In provincia il ricordo del suo magnifico gesto era lievemente sbiadito. Una copertina mai ricercata ed una umiltà che solo i grandi campioni hanno. Francesco La Macchia ha vissuto all’ombra di quella medaglia olimpica conquistata in una disciplina rimasta per molti anni dietro le quinte.
Una disciplina fatta di fatica e che solo la Tv ha saputo esaltare, la canoa. Così delle olimpiadi di Roma ci ricordiamo la medaglia di Berruti ma in quella Olimpiade spicca una fantastica medaglia d’argento conquistata sulla distanza dei mille metri nella canoa C2. ben prima dei fratelloni Abbagnale, la canoa italiana vinceva grazie a braccia e cuore siculo-laziale. La Macchia-Dezi, inedita coppia del C2 conquistava il secondo gradino del podio diventando i primi canoisti ad iscrivere il proprio nome nell’elenco degli italiani vincitori di medaglie alle Olimpiadi.

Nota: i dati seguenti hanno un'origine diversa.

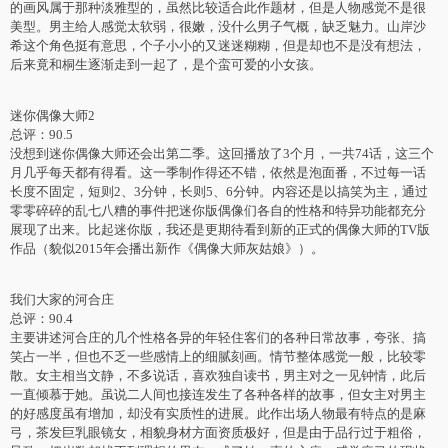
的画风属于那种淡雅型的，虽然比较适合此作题材，但是人物感觉不是很
美型。男主给人感觉太软弱，很嫩，没什么男子气概，缺乏魅力。山岸沙
希这个角色挺有意思，个子小小的又迷迷糊糊，但是却也不是没有想法，
后来竟和桐生逐渐走到一起了，是个蛮可爱的小女孩。
迷你偶像大师2
总评：90.5
没想到迷你偶像大师还会出第二季。这回播放了3个月，一共74话，这三个
月几乎每天都有得看。这一季制作得还不错，依然是泡面番，不过每一话
长度不固定，短则2、3分钟，长则5、6分钟。内容还是以搞笑为主，通过
零零碎碎的乱七八糟的事件把迷你版偶像们各自的性格和特异功能都充分
展现了出来。比起迷你版，我还是更期待看到新的正式的偶像大师的TV版
作品（貌似2015年会播出新作《偶像大师灰姑娘》）。
我们大家的河合庄
总评：90.4
主要讲述河合庄的几个性格各异的年轻住客们的各种日常故事，夸张、搞
笑占一半，但也不乏一些感情上的细腻刻画。情节整体感觉一般，比较零
散。女主相当文静，不多说话，喜欢独自读书，男主对之一见钟情，此后
一直倾慕于她。虽说二人间也接连发生了各种各样的故事，但女主对男主
的好感度虽有增加，却没有实质性的进展。此作出场人物最有特点的是麻
弓，茶发巨乳眼镜女，相貌身材方面资质极好，但是由于品行过于粗俗，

La forza dei mass media non fu dirompente in un’Italia che da pochi anni aveva conosciuto la televisione e di Francesco La Macchia in pochi dalle nostre parti si ricordanodi lui come atleta. Una vita vissuta nelle Fiamme Oro della Polizia di Stato crescendo nuove leve di campioni e trasmettendo quella passione sportiva che da sola lo spinse giovanissimo a lasciare la Sicilia ed arrivare al podio Olimpico.
Durante l’anno Francesco viveva a Sabaudia ma d’estate il suo buen retiro era a Tonnarella di Furnari con una casa affacciata su quello che è stato il suo amore più grande, il mare. Ieri, improvviso l’abbraccio della morte che lo ha raggiunto qui, in Sicilia dove si trovava come ogni estate in compagnia della moglie che lo ha seguito per tutta la vita. I funerali si svolgeranno domani mattina a Tonnarella alle ore 9, poi il feretro sarà trasferito a Roma per una onoranza funebre e quindi sepolto a Sabaudia, la città che lo aveva adottato.